Michelle ricorda i primi tempi con Barack, il buco sull’auto del marito da cui si vedeva l’asfalto, le scarpe buone mezzo numero più piccolo, i debiti contratti per andare all’università che nei primi anni di matrimonio erano maggiori delle rate del mutuo. Cerca un contatto con la middle class, un elettorato che a novembre sarà fondamentale per la riconferma del marito. Cerca di ricordare le sofferenze del marito, cresciuto dalla madre e dai nonni, che è stato il primo a soffire e per questo sa come affrontare i problemi. Un uomo che è “rimasto com’era”, nonostante i quattro anni alla Casa Bianca.

“Fare il presidente non ti cambia, ma rivela chi sei”. Il pubblico esplode, applaude convinto. “Siamo ancora una famiglia che pensa ai problemi della gente”, afferma con voce bassa ma decisa. “I love you, Michelle”, urla un uomo in sedia a rotelle dalla prima fila. Lei resta seria, il pubblico ascolta assorto. “Oggi amo mio marito più di quattro anni fa”. Una frase che nasconde un’intera campagna elettorale. “Fare l’impossibile è la storia di questa nazione”.

Queste elezioni sono una lotta sul sogno americano. I repubblicani sostengono che Obama lo stia uccidendo, il presidente afferma di esserne l’esempio. Come lo è Julian Castro, il sindaco di San Antonio a cui è affidato il keynote speech, che sale sul palco prima di Michelle. Ha 38 anni, la faccia da bravo ragazzo e prende lezioni di spagnolo. Con gli occhi lucidi ringrazia la madre, commossa sugli spalti, che una volta teneva in mano una scopa. “Ora io ho in mano questo microfono”. Il segreto per moltiplicare queste storie di successo è rieleggere Barack Obama. “Il sogno è universale, è l’America a renderlo reale”, afferma Castro fra gli applausi.

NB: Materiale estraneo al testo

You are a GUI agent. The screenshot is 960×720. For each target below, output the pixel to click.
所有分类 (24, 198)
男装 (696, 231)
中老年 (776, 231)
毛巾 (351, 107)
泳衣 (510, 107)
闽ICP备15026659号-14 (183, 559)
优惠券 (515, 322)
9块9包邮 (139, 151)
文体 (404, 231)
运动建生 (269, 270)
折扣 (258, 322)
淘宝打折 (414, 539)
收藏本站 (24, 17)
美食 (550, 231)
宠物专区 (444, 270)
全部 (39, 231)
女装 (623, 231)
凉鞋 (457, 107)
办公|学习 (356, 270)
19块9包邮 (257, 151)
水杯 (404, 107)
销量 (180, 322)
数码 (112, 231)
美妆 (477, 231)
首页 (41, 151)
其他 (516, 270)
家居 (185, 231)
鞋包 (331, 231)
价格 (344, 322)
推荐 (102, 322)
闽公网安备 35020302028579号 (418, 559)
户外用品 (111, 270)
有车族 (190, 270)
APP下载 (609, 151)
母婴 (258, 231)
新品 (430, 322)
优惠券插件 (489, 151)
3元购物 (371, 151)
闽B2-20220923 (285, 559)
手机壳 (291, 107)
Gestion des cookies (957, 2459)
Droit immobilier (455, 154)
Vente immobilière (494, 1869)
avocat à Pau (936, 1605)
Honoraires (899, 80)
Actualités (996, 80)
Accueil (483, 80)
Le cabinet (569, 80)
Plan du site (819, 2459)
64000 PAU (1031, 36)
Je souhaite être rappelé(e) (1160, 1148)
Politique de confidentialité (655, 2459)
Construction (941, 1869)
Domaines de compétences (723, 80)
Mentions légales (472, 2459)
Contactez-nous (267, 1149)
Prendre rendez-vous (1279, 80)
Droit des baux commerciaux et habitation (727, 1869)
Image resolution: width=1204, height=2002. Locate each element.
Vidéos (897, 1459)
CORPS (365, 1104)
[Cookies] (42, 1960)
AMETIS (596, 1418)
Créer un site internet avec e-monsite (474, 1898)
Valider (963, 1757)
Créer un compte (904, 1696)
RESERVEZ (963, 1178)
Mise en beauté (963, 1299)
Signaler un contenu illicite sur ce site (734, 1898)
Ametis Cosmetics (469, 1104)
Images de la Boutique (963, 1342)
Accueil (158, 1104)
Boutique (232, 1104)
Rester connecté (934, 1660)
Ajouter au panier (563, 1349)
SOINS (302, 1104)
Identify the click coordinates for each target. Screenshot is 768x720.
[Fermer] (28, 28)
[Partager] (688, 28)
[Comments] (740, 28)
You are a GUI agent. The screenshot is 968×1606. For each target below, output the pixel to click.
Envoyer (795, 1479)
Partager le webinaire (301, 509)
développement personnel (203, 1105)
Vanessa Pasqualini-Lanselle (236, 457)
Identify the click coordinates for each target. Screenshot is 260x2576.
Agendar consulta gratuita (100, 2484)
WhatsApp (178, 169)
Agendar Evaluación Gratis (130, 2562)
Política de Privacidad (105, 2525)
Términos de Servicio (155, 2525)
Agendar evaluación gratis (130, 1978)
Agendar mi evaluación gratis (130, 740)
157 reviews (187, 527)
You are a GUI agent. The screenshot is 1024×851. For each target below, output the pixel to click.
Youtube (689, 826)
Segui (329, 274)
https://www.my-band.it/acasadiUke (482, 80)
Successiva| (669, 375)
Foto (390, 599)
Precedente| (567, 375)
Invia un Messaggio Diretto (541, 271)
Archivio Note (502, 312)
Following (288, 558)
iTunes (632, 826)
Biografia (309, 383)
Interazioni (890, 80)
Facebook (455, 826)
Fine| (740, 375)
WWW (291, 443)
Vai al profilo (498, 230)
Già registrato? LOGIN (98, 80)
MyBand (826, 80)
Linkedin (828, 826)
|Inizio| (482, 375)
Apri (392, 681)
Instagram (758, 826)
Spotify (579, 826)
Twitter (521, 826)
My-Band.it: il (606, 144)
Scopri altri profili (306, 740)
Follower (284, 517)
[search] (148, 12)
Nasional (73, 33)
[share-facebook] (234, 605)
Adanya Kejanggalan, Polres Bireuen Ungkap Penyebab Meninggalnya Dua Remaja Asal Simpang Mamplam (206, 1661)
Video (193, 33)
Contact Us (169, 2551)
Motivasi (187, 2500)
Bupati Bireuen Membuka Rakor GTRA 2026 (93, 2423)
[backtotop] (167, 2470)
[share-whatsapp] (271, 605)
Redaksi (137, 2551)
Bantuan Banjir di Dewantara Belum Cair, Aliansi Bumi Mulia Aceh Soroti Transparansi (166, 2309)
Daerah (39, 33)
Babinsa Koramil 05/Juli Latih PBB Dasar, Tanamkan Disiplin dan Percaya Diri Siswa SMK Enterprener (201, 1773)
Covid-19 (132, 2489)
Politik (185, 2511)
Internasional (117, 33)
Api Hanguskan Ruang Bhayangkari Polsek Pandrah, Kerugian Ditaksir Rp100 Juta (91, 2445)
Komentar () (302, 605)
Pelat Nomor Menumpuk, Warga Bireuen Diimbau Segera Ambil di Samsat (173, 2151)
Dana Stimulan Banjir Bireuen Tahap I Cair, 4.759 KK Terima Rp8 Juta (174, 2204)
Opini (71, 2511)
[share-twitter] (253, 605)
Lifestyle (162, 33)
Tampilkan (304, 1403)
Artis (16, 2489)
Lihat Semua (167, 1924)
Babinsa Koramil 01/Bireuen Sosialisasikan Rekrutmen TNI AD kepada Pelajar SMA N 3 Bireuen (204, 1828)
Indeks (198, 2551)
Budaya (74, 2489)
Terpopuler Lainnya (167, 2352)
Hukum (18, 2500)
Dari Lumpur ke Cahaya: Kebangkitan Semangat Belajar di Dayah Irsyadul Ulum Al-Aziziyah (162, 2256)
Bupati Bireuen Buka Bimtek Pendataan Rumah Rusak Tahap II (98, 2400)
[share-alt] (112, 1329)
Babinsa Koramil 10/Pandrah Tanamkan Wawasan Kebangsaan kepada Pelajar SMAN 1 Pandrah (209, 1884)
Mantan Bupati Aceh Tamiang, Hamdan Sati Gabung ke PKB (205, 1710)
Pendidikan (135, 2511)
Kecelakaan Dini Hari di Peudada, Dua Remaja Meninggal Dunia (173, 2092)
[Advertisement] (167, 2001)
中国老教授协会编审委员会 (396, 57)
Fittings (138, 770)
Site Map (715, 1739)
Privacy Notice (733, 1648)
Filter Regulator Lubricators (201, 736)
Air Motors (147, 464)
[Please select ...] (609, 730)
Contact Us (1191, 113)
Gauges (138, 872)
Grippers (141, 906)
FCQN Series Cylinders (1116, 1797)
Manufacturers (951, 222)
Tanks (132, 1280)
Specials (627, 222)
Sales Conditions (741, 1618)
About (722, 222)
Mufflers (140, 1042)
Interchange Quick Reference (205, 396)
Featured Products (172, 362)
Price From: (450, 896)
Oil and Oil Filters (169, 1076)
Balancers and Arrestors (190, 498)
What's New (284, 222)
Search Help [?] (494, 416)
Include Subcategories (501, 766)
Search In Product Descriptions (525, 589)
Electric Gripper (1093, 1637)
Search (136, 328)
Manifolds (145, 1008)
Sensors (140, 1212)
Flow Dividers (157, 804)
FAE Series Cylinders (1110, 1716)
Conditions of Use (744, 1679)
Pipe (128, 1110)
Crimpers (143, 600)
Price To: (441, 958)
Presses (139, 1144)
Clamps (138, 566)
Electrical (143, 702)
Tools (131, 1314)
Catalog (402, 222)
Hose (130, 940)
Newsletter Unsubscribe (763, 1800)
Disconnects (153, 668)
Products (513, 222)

Il partito democratico punta a essere il simbolo delle minoranze. Una delegata dell’Illinois di origine indiana sfoggia un sari di seta azzurra, uno del New Mexico indossa un cappello a tesa larga e un cravattino da cowboy, e poi asiatici, afroamericani, latini. Anche i volontari sono di ogni età ed etnia, con il chador o il crocifisso che pende dal collo. E Castro, che nel 2010 è stato rieletto con l’82,9% delle preferenze, guarda ai suoi predecessori: Bill Clinton, a cui nel 1988 fu affidato il keynote speech della convention di Atlanta, e Barack Obama, a cui toccò il discorso principale a quella di Boston del 2004. È il primo ispanico ad affrontare il keynote. Sulle sue spalle poggia un disegno a lungo termine dei democratici, che proprio grazie ai latinos puntano in futuro a trasformare il Texas, da sempre fortezza repubblicana, in uno stato liberal. Castro guarda avanti e conquista il pubblico, ormai entusiasta. La platea è calda, coinvolta.

La prima ovazione della serata è stata però per Ted Kennedy, vecchio leone del senato americano scomparso tre anni fa. Sul maxischermo scorrono vecchie immagini in bianco e nero, il pubblico applaude. Poi all’improvviso lo schermo è a colori, sbiaditi. Appare un giovane Romney. È un vecchio dibattito televisivo durante le elezioni per il Senato del 1994. Ted Kennedy distrugge Romney, il pubblico è in estasi. Il giovane Romney è ammutolito, bastonato da Kennedy sull’aborto. “Teddy, Teddy”, urla il pubblico. Quell’anno Teddy Kennedy ottenne il 58% dei voti, Romney appena il 41%. Qua a Charlotte sperano tutti che Obama ne segua le orme.